Condizioni precarie, non ci sono fondi
Un rapporto firmato da ANMVI e WWF arriva persino a dire che “La carenza di precise norme su come le strutture devono essere costruite e su come, soprattutto, devono essere gestite per rispondere alle finalità di legge, favorisce, a volte, la nascita di strutture al limite della legalità, il cui livello qualitativo è ben lontano dai principi etici che devono ispirare l’attività di riabilitazione degli animali selvatici e, in generale, l’organizzazione del sistema dei Centri di Recupero in Italia”. Quindi animali salvati dagli animalisti dalla vita dei circhi, dove vivono a lungo e si riproducono tranquillamente, per finire in questi centri, alle volte gestiti dagli stessi animalisti, dove vengono tenuti in situazioni, per stessa ammissione degli animalisti, disastrose. Nel 2013 il CRASE di Semproniano, provincia di Grosseto, in particolare il dirigente Marco Aloisi, si è trovato al centro di un’indagine del Corpo Forestale per presunti illeciti quali peculato mediante profitto dell’errore altrui e truffa. La cosa si risolse con una assoluzione, ma quello di Semproniano è comunque il CRASE preso di mira E quello di Semproniano è lo stesso CRASE preso di mira da alcuni attivisti circensi con un video pubblicato su YouTube dove vengono evidenziate la situazione di degrado in cui versano gli animali sequestrati. Gli animali che vivono nei circhi invece sono stracontrollati, i gestori devono sottostare alle line guida CITES e regolamenti ASL, sul benessere animale, ogni circo deve dotarsi di un veterinario consulente e viene ispezionato ad ogni spostamento dall’ASL, dal corpo Forestale dello Stato e dai NAS. Viene regolato qualsiasi aspetto, dall’alimentazione, al trasporto, dal registro degli animali alle attività, dalle misure sanitarie fino agli spazi”. Non sarà la savana ma parrebbe essere abbastanza per monitorare alla perfezione quali siano le reali condizioni degli animali.

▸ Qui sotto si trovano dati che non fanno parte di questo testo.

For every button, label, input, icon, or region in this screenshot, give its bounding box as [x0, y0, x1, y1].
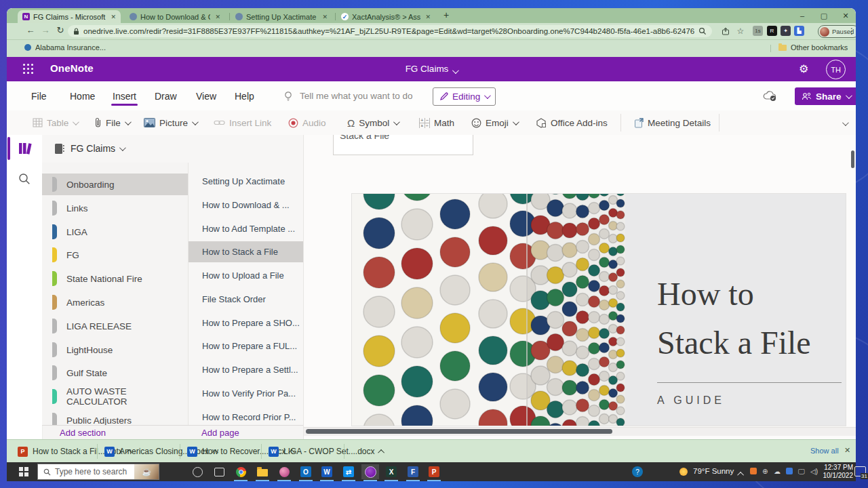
ribbon-audio-button[interactable]: Audio — [288, 110, 326, 135]
tab-close-icon[interactable]: ✕ — [111, 14, 116, 20]
share-page-icon[interactable] — [720, 26, 731, 37]
tray-update-icon[interactable]: ⊕ — [762, 468, 768, 475]
page-item[interactable]: How to Download & ... — [189, 195, 304, 216]
menu-draw[interactable]: Draw — [155, 81, 177, 110]
collapse-ribbon-chevron-icon[interactable] — [842, 119, 849, 126]
word-icon[interactable]: W — [318, 464, 336, 479]
browser-tab-xactimate[interactable]: Setting Up Xactimate by TERESA ✕ — [231, 10, 332, 23]
notebooks-library-icon[interactable] — [18, 142, 33, 155]
page-item[interactable]: How to Record Prior P... — [189, 407, 304, 425]
chevron-up-icon[interactable] — [378, 449, 384, 455]
sidebar-item-lighthouse[interactable]: LightHouse — [42, 339, 188, 361]
page-item[interactable]: How to Upload a File — [189, 265, 304, 286]
new-tab-button[interactable]: + — [443, 9, 449, 20]
tab-close-icon[interactable]: ✕ — [425, 14, 431, 20]
tray-expand-chevron-icon[interactable] — [737, 472, 744, 479]
extension-icon-1[interactable]: 1s — [753, 26, 763, 36]
tray-app-icon-orange[interactable] — [750, 468, 757, 476]
settings-gear-icon[interactable]: ⚙ — [799, 62, 808, 75]
teamviewer-icon[interactable]: ⇄ — [340, 464, 357, 479]
start-button[interactable] — [19, 467, 28, 476]
tray-app-icon-blue[interactable] — [786, 468, 793, 476]
close-button[interactable]: ✕ — [837, 9, 854, 22]
vertical-scrollbar-thumb[interactable] — [851, 150, 854, 168]
add-page-link[interactable]: Add page — [201, 426, 239, 439]
browser-tab-xactanalysis[interactable]: ✓ XactAnalysis® > Assignment De ✕ — [336, 10, 435, 23]
zoom-icon[interactable] — [698, 27, 707, 35]
editing-mode-button[interactable]: Editing — [433, 87, 496, 106]
taskbar-search-box[interactable]: Type here to search ☕ — [37, 464, 159, 480]
kebab-menu-icon[interactable]: ⋮ — [846, 26, 856, 37]
bookmark-alabama[interactable]: Alabama Insurance... — [24, 43, 106, 52]
browser-tab-download[interactable]: How to Download & Copy Old E ✕ — [125, 10, 225, 23]
page-item-selected[interactable]: How to Stack a File — [189, 241, 304, 262]
chrome-icon[interactable] — [232, 464, 250, 479]
task-view-icon[interactable] — [210, 464, 228, 479]
horizontal-scrollbar-thumb[interactable] — [306, 429, 612, 434]
ribbon-picture-button[interactable]: Picture — [144, 110, 197, 135]
app-f-icon[interactable]: F — [404, 464, 422, 479]
extension-icon-puzzle[interactable]: ✦ — [781, 26, 791, 36]
page-item[interactable]: How to Prepare a FUL... — [189, 336, 304, 357]
browser-tab-onenote[interactable]: N FG Claims - Microsoft OneNote ✕ — [18, 10, 121, 23]
tab-close-icon[interactable]: ✕ — [215, 14, 220, 20]
downloads-close-icon[interactable]: ✕ — [844, 446, 850, 455]
horizontal-scrollbar[interactable] — [304, 427, 856, 436]
page-item[interactable]: How to Prepare a SHO... — [189, 312, 304, 333]
weather-text[interactable]: 79°F Sunny — [693, 467, 734, 475]
sidebar-item-gulf-state[interactable]: Gulf State — [42, 362, 188, 384]
ribbon-file-button[interactable]: File — [95, 110, 130, 135]
share-button[interactable]: Share — [795, 87, 856, 105]
minimize-button[interactable]: – — [793, 9, 811, 22]
sidebar-item-liga[interactable]: LIGA — [42, 221, 188, 243]
reload-icon[interactable]: ↻ — [54, 25, 66, 35]
ribbon-math-button[interactable]: +−×÷ Math — [419, 110, 454, 135]
search-daily-image[interactable]: ☕ — [134, 464, 159, 479]
page-item[interactable]: Setting Up Xactimate — [189, 171, 304, 192]
menu-home[interactable]: Home — [70, 81, 95, 110]
ribbon-symbol-button[interactable]: Ω Symbol — [347, 110, 398, 135]
extension-icon-blue[interactable]: ▙ — [794, 26, 804, 36]
address-bar[interactable]: onedrive.live.com/redir?resid=31F8885E37… — [68, 25, 712, 37]
action-center-icon[interactable]: 31 — [854, 466, 866, 476]
title-textbox[interactable]: Stack a File — [333, 135, 473, 155]
sidebar-item-state-national-fire[interactable]: State National Fire — [42, 268, 188, 289]
sidebar-item-fg[interactable]: FG — [42, 244, 188, 266]
help-tray-icon[interactable]: ? — [629, 464, 646, 479]
ribbon-emoji-button[interactable]: Emoji — [471, 110, 517, 135]
page-item[interactable]: How to Verify Prior Pa... — [189, 383, 304, 404]
page-item[interactable]: How to Prepare a Settl... — [189, 359, 304, 380]
maximize-button[interactable]: ▢ — [815, 9, 833, 22]
notebook-title-header[interactable]: FG Claims — [7, 64, 856, 74]
outlook-icon[interactable]: O — [297, 464, 315, 479]
account-avatar[interactable]: TH — [826, 60, 846, 79]
sidebar-item-links[interactable]: Links — [42, 197, 188, 219]
tab-close-icon[interactable]: ✕ — [322, 14, 328, 20]
excel-icon[interactable]: X — [382, 464, 400, 479]
menu-view[interactable]: View — [196, 81, 216, 110]
download-chip-docx-3[interactable]: W LIGA - CWOP Set....docx — [269, 440, 384, 462]
photos-app-icon[interactable] — [275, 464, 293, 479]
ribbon-insert-link-button[interactable]: Insert Link — [214, 110, 271, 135]
page-item[interactable]: How to Add Template ... — [189, 218, 304, 239]
extension-icon-r[interactable]: R — [767, 26, 777, 36]
menu-file[interactable]: File — [31, 81, 47, 110]
taskbar-clock[interactable]: 12:37 PM 10/1/2022 — [812, 464, 853, 480]
bookmark-star-icon[interactable]: ☆ — [735, 26, 746, 37]
ribbon-meeting-details-button[interactable]: Meeting Details — [634, 110, 711, 135]
menu-help[interactable]: Help — [235, 81, 254, 110]
add-section-link[interactable]: Add section — [60, 426, 106, 439]
back-icon[interactable]: ← — [24, 25, 37, 35]
onedrive-cloud-icon[interactable]: ☁ — [774, 468, 781, 475]
menu-insert[interactable]: Insert — [113, 81, 136, 110]
forward-icon[interactable]: → — [39, 25, 52, 35]
tell-me-search[interactable]: Tell me what you want to do — [300, 81, 413, 110]
onenote-icon[interactable] — [361, 464, 379, 479]
sidebar-item-liga-release[interactable]: LIGA RELEASE — [42, 315, 188, 337]
powerpoint-icon[interactable]: P — [425, 464, 443, 479]
weather-sun-icon[interactable] — [675, 464, 692, 479]
embedded-slide[interactable]: How to Stack a File A GUIDE — [351, 193, 846, 426]
sidebar-item-public-adjusters[interactable]: Public Adjusters — [42, 409, 188, 425]
show-all-link[interactable]: Show all — [810, 447, 839, 455]
sidebar-item-auto-waste-calculator[interactable]: AUTO WASTE CALCULATOR — [42, 386, 188, 407]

Un aiuto dagli operatori dei circhi
Il tempo nella clessidra scorre inesorabile ma se qualcuno pensa che la questione degli animali nei circhi sirisolverà tra pochi giorni probabilmente si sbaglia. La certezza di questo deriva da una chiacchierata con Antonio Buccioni, Presidente dell’Ente Nazionale Circhi. Buccioni ci spiega il disguido linguistico che permetterebbe a tutti i circensi di dormire sogni un po’ più tranquilli. La legge per la dismissione degli animali dai circhi infatti quando fu presentata parlava espressamente di “eliminazione”; il termine, così netto e vagamente lugubre non piacque, così, come scrive Repubblica a marzo del 2017, si è preferito utilizzare in aula un più quieto “graduale superamento”. La LAV quindi dovette ingoiare il rospo davanti ai passi indietro dell’ex Ministro Franceschini (“Il graduale superamento della presenza degli animali nei circhi consente di gestire la questione in modo non ideologico, ma con buon senso, arrivando all’obiettivo di far sì che i circhi continuino a lavorare”) e della relatrice del ddl, la senatrice PD Rosa Maria Di Giorgi (“Il termine ‘eliminazione’ è anche brutale,l’accordo sulla dicitura ‘graduale superamento’ non è soltanto una mediazione, ma il modo migliore per dire quel che faremo”). Ora che però i nodi stanno per arrivare al pettine quel cambiamento potrebbe cambiare tutto e trasformare quella che sembrava la fine di un dibattito al contrario nell’inizio di un dibattito, dove forse, così come piacerebbe a Buccioni, anche la categoria dei circensi potrebbe essere chiamata in causa per collaborare. Magari si potrà arrivare ad una mediazione riguardante le specie “ospitabili” e “utilizzabili” dai circhi o pene più severe per quei circhi che non rispettano alla lettera la legge. Buccioni infatti parla con estrema serenità: “Io gliel’ho detto ai senatori, inutile che perdete tempo con i fondi per i CRASE, perché qualora dovesse passare la legge il circo italiano non consegnerà neanche un ratto, andrà in esilio in territori dove l’arte italiana è apprezzata, aspettando che passi la bufera”.